Why the two-pronged strategy in hardware and consumer genetic tests? “I think Illumina is hedging its bets” says Jon Groberg, a biotech analyst at UBS (which, to be clear, has business ties to multiple companies that do DNA sequencing). He uses the analogy of the Internet: In the early days, the big moneymakers were the hardware makers like Cisco, which built the fast, reliable network. Then came the companies, like Google and Facebook, whose products are built on top of that fast, reliable network. Illumina has a shot at doing both: build the hardware that makes DNA sequencing fast and cheap so more genetic tests become accessible, and then sell those tests.
Illumina, of course, already has a huge advantage on the hardware side. It’s also aggressively shut out competitors. In 2010 and 2012, the company filed lawsuits for patent infringement against a competitor Complete Genomics, which ended in a settlement that dismissed the suits and counterclaims. Complete Genomics has since abandoned the high-throughput human sequencing market and laid off half its staff.
Now, Illumina is suing Oxford Nanopore Technologies over a handheld sequencer, called MinION, that does not directly compete with Illumina’s existing machines. (Though Illumina has licensed patents it claims overlaps with the nanopore technology.) The MinION sequences an entire strand of DNA by passing it through a tiny cylindrical protein. Errors with the MinION are common (but correctable), though its real advantage is size. It’s so small scientists can easily take it out into the field, like they did during the Ebola outbreak. In contrast, Illumina’s typical machine is the size of a refrigerator. Illumina declined to comment on patent litigation.

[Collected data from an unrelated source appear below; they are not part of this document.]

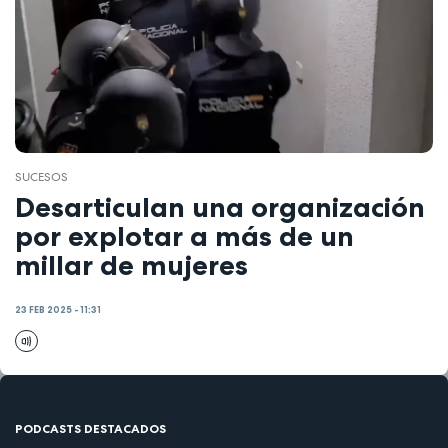
SUCESOS
Desarticulan una organización
por explotar a más de un
millar de mujeres
23 FEB 2025 - 11:31
PODCASTS DESTACADOS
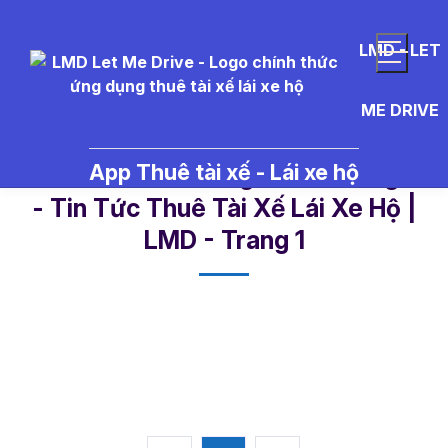
LMD - LET
ME DRIVE
App Thuê tài xế - Lái xe hộ
l%E1%BB%85%20gi%C3%A1ng%20
- Tin Tức Thuê Tài Xế Lái Xe Hộ |
LMD - Trang 1​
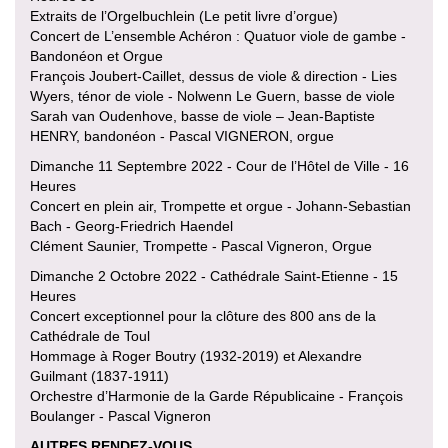
Extraits de l’Orgelbuchlein (Le petit livre d’orgue)
Concert de L’ensemble Achéron : Quatuor viole de gambe -
Bandonéon et Orgue
François Joubert-Caillet, dessus de viole & direction - Lies
Wyers, ténor de viole - Nolwenn Le Guern, basse de viole
Sarah van Oudenhove, basse de viole – Jean-Baptiste
HENRY, bandonéon - Pascal VIGNERON, orgue
Dimanche 11 Septembre 2022 - Cour de l’Hôtel de Ville - 16
Heures
Concert en plein air, Trompette et orgue - Johann-Sebastian
Bach - Georg-Friedrich Haendel
Clément Saunier, Trompette - Pascal Vigneron, Orgue
Dimanche 2 Octobre 2022 - Cathédrale Saint-Etienne - 15
Heures
Concert exceptionnel pour la clôture des 800 ans de la
Cathédrale de Toul
Hommage à Roger Boutry (1932-2019) et Alexandre
Guilmant (1837-1911)
Orchestre d’Harmonie de la Garde Républicaine - François
Boulanger - Pascal Vigneron
AUTRES RENDEZ-VOUS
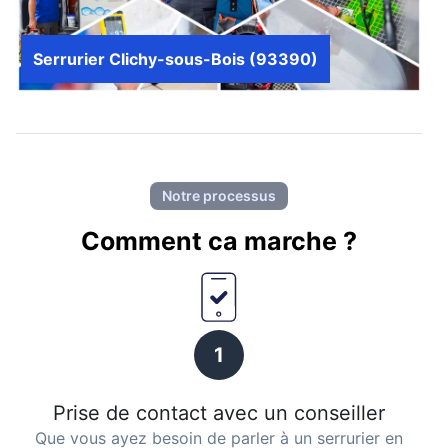
Serrurier Clichy-sous-Bois (93390)
Notre processus
Comment ca marche ?
1
Prise de contact avec un conseiller
Que vous ayez besoin de parler à un serrurier en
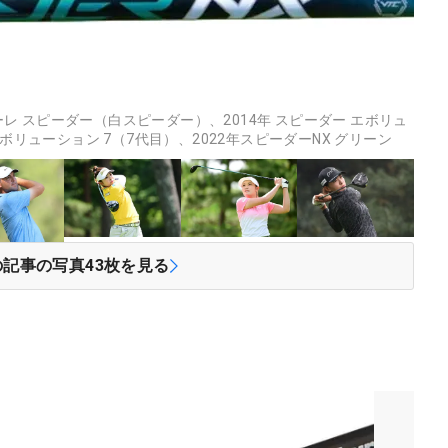
トーレ スピーダー（白スピーダー）、2014年 スピーダー エボリュ
ボリューション 7（7代目）、2022年スピーダーNX グリーン
の記事の写真
43
枚を見る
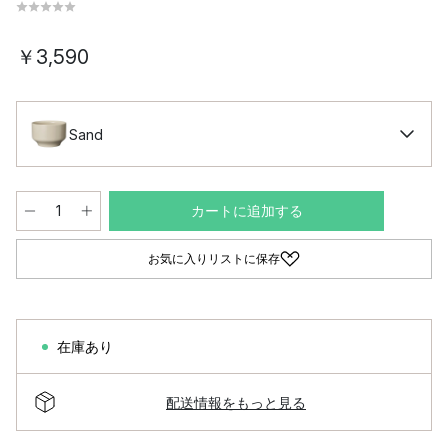
￥3,590
Sand
カートに追加する
お気に入りリストに保存
在庫あり
配送情報をもっと見る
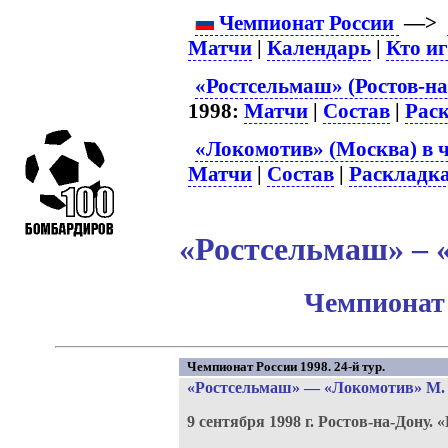
Чемпионат России
—>
Матчи
|
Календарь
|
Кто и
«Ростсельмаш» (Ростов-на
1998:
Матчи
|
Состав
|
Рас
«Локомотив» (Москва) в 
Матчи
|
Состав
|
Раскладк
«Ростсельмаш» – 
Чемпионат 
Чемпионат России 1998. 24-й тур.
«Ростсельмаш»
—
«Локомотив» М
.
9 сентября 1998 г.
Ростов-на-Дону.
«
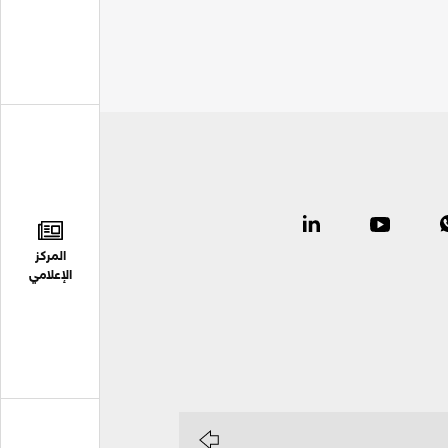
المركز
الإعلامي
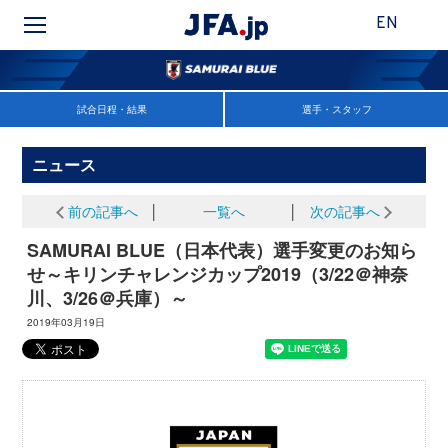
EN
試合日程・結果
選手・スタッフ
ニュース
前の記事へ
│
一覧へ
│
次の記事へ
SAMURAI BLUE（日本代表）選手変更のお知ら
せ～キリンチャレンジカップ2019（3/22＠神奈
川、3/26＠兵庫）～
2019年03月19日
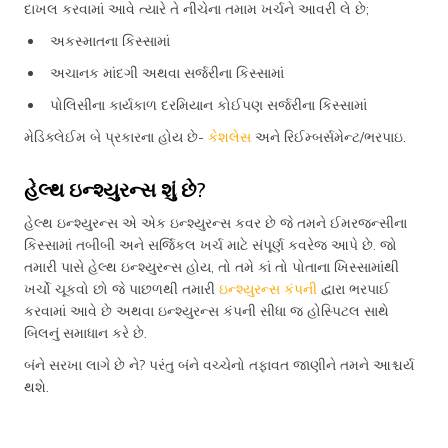
દાખલ કરવામાં આવે ત્યારે તે નીચેના તમામ ખર્ચને આવરી લે છે;
અકસ્માતના કિસ્સામાં
અચાનક માંદગી અથવા સર્જરીના કિસ્સામાં
પોલિસીના કાર્યકાળ દરમિયાન કોઈપણ સર્જરીના કિસ્સામાં
મેડિક્લેઈમ બે પ્રકારના હોય છે-
કેશલેસ
અને રિઈમ્બર્સમેન્ટ/ભરપાઇ.
હેલ્થ ઇન્શ્યુરન્સ શું છે?
હેલ્થ ઇન્શ્યુરન્સ એ એક ઇન્શ્યુરન્સ કવર છે જે તમને ઈમરજન્સીના
કિસ્સામાં તબીબી અને સર્જિકલ ખર્ચ માટે સંપૂર્ણ કવરેજ આપે છે. જો
તમારી પાસે હેલ્થ ઇન્શ્યુરન્સ હોય, તો તમે કાં તો પોતાના ખિસ્સામાંથી
ખર્ચો ચૂકવો છો જે પાછળથી તમારી
ઇન્શ્યુરન્સ કંપની
દ્વારા ભરપાઈ
કરવામાં આવે છે અથવા ઇન્શ્યુરન્સ કંપની સીધા જ હોસ્પિટલ સાથે
બિલનું સમાધાન કરે છે.
બંને સરખા લાગે છે ને? પરંતુ બંને વચ્ચેનો તફાવત જાણીને તમને આશ્ચર્ય
થશે.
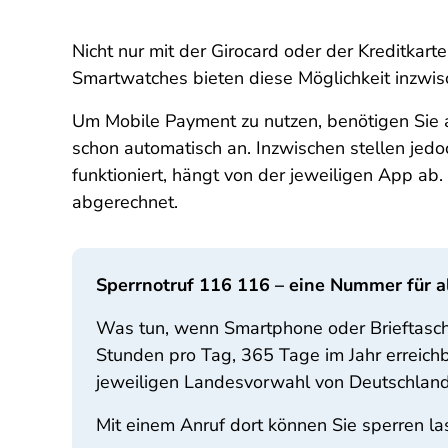
Nicht nur mit der Girocard oder der Kreditkar
Smartwatches bieten diese Möglichkeit inzwi
Um Mobile Payment zu nutzen, benötigen Sie 
schon automatisch an. Inzwischen stellen je
funktioniert, hängt von der jeweiligen App ab.
abgerechnet.
Sperrnotruf 116 116 – eine Nummer für al
Was tun, wenn Smartphone oder Brieftasche
Stunden pro Tag, 365 Tage im Jahr erreichb
jeweiligen Landesvorwahl von Deutschland
Mit einem Anruf dort können Sie sperren la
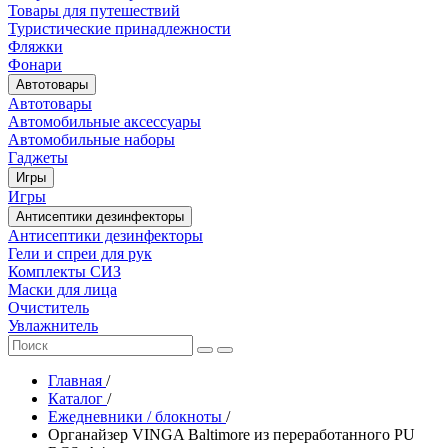
Товары для путешествий
Туристические принадлежности
Фляжки
Фонари
Автотовары
Автотовары
Автомобильные аксессуары
Автомобильные наборы
Гаджеты
Игры
Игры
Антисептики дезинфекторы
Антисептики дезинфекторы
Гели и спреи для рук
Комплекты СИЗ
Маски для лица
Очиститель
Увлажнитель
Главная
/
Каталог
/
Ежедневники / блокноты
/
Органайзер VINGA Baltimore из переработанного PU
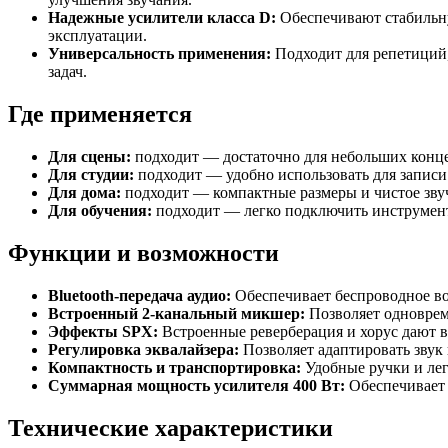
Надежные усилители класса D:
Обеспечивают стабильну
эксплуатации.
Универсальность применения:
Подходит для репетиций,
задач.
Где применяется
Для сцены:
подходит — достаточно для небольших конц
Для студии:
подходит — удобно использовать для записи 
Для дома:
подходит — компактные размеры и чистое зву
Для обучения:
подходит — легко подключить инструменты
Функции и возможности
Bluetooth-передача аудио:
Обеспечивает беспроводное вос
Встроенный 2-канальный микшер:
Позволяет одноврем
Эффекты SPX:
Встроенные реверберация и хорус дают в
Регулировка эквалайзера:
Позволяет адаптировать звук
Компактность и транспортировка:
Удобные ручки и лег
Суммарная мощность усилителя 400 Вт:
Обеспечивает 
Технические характеристики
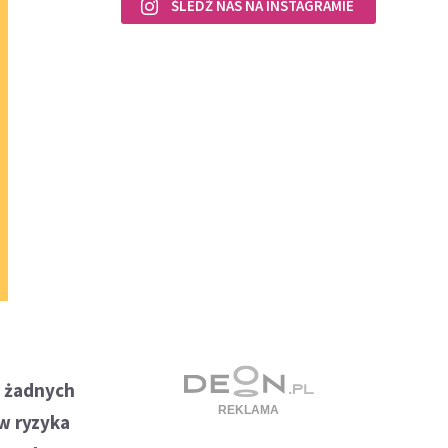
ŚLEDŹ NAS NA INSTAGRAMIE
 żadnych
ów ryzyka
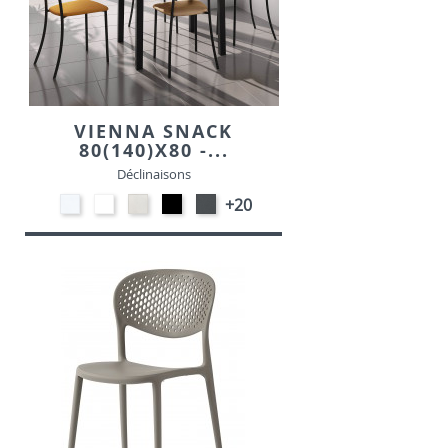
VIENNA SNACK
80(140)X80 -...
Déclinaisons
STRATIFIE
EP91-
STRATIFIE
EP01
EP72
+20
HP90
BLANC
HP93
-
-
-
-
NOIR
GRAPHITE
BLANC
CRAIE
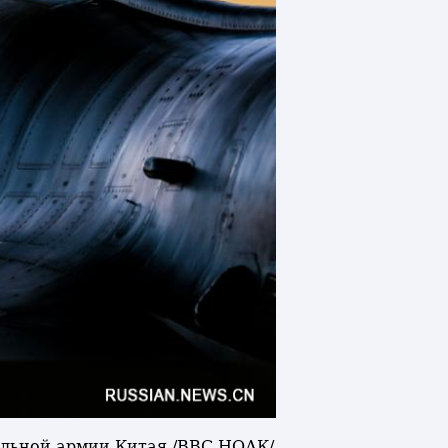
тельной армии Китая /ВВС НОАК/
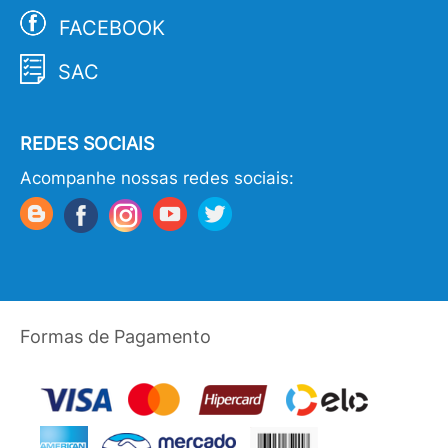
FACEBOOK
SAC
REDES SOCIAIS
Acompanhe nossas redes sociais:
Formas de Pagamento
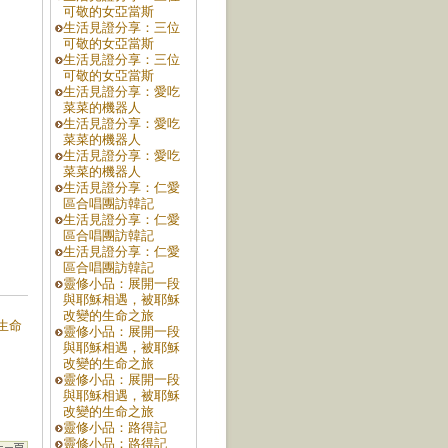
可敬的女亞當斯
生活見證分享：三位
可敬的女亞當斯
生活見證分享：三位
可敬的女亞當斯
生活見證分享：愛吃
菜菜的機器人
生活見證分享：愛吃
菜菜的機器人
生活見證分享：愛吃
菜菜的機器人
生活見證分享：仁愛
區合唱團訪韓記
生活見證分享：仁愛
區合唱團訪韓記
生活見證分享：仁愛
區合唱團訪韓記
靈修小品：展開一段
與耶穌相遇，被耶穌
改變的生命之旅
段生命
靈修小品：展開一段
與耶穌相遇，被耶穌
改變的生命之旅
靈修小品：展開一段
與耶穌相遇，被耶穌
改變的生命之旅
靈修小品：路得記
靈修小品：路得記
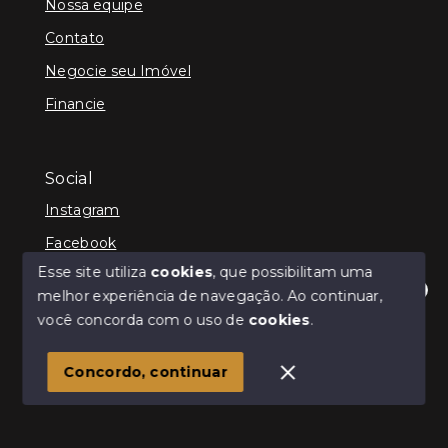
Nossa equipe
Contato
Negocie seu Imóvel
Financie
Social
Instagram
Facebook
Esse site utiliza
cookies
, que possibilitam uma
melhor experiência de navegação.
Ao continuar,
Olá! Estamos disponíveis para te ajudar.
você concorda com o uso de
cookies
.
© Copyright 2026 - Kenner Caixeta - Corretor de
Imóveis - Todos os direitos reservados
1
Concordo, continuar
SITE PARA IMOBILIARIA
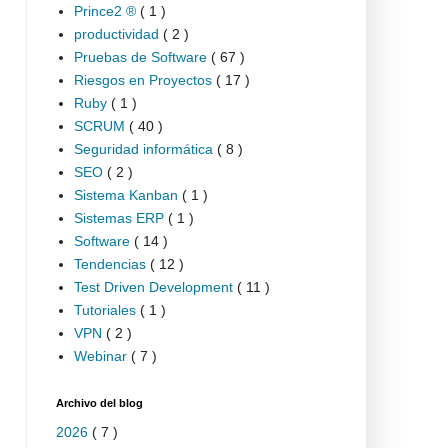
Prince2 ®
( 1 )
productividad
( 2 )
Pruebas de Software
( 67 )
Riesgos en Proyectos
( 17 )
Ruby
( 1 )
SCRUM
( 40 )
Seguridad informática
( 8 )
SEO
( 2 )
Sistema Kanban
( 1 )
Sistemas ERP
( 1 )
Software
( 14 )
Tendencias
( 12 )
Test Driven Development
( 11 )
Tutoriales
( 1 )
VPN
( 2 )
Webinar
( 7 )
Archivo del blog
2026
( 7 )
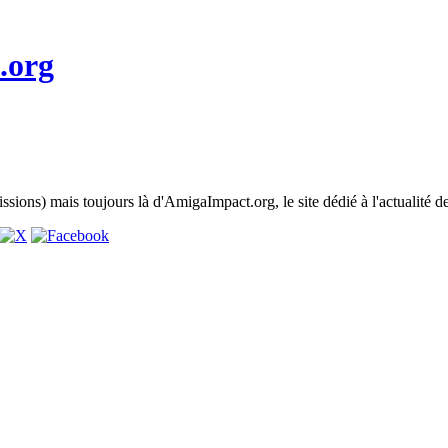
.org
issions) mais toujours là d'AmigaImpact.org, le site dédié à l'actualité d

“This kind of aggressive behaviour from Illumina is not surprising, nor unexpected, but it is depressing,” Mick Watson, a computational biologist at the University of Edinburgh, wrote in an email about the patent lawsuit. “As a researcher we need access to a diverse range of different technologies.” Watson plans to use the MinION to study animal disease on farms.
With its genetic testing ventures, though, Illumina is clearly trying to expand beyond the market of researchers who need DNA sequencing to the much larger market of clinicians who might want it. In 2013, it acquired Verinata, which makes fetal genetic tests. In 2015, Illuminainvested in Helix, which wants to create an app store for consumer genetic tests. And this year, it announced the Grail spinoff to develop liquid biopsies that could detect cancer in asymptomatic patients by sequencing minute bits of cancer DNA in the blood.
That progression is worth breaking down. An unborn baby or an adult only needs one genetic test in their lifetime. But a test for catching cancer before symptoms appear? That’s something a patient might get every year at the doctor. “Here’s the real question,” says Eric Topol, a genomics professor at Scripps, about Grail. “Are you going to develop cancer to test healthy people at large or people who are at high risk?” If healthy people get a liquid biopsy once a year, the market for sequencing just became huge.
That's assuming Grail’s technology one day works. The promise of the genomic revolution has been kicking around since the first human genome sequencing project. Illumina has made genes very easy to sequence, but interpreting them is still complicated.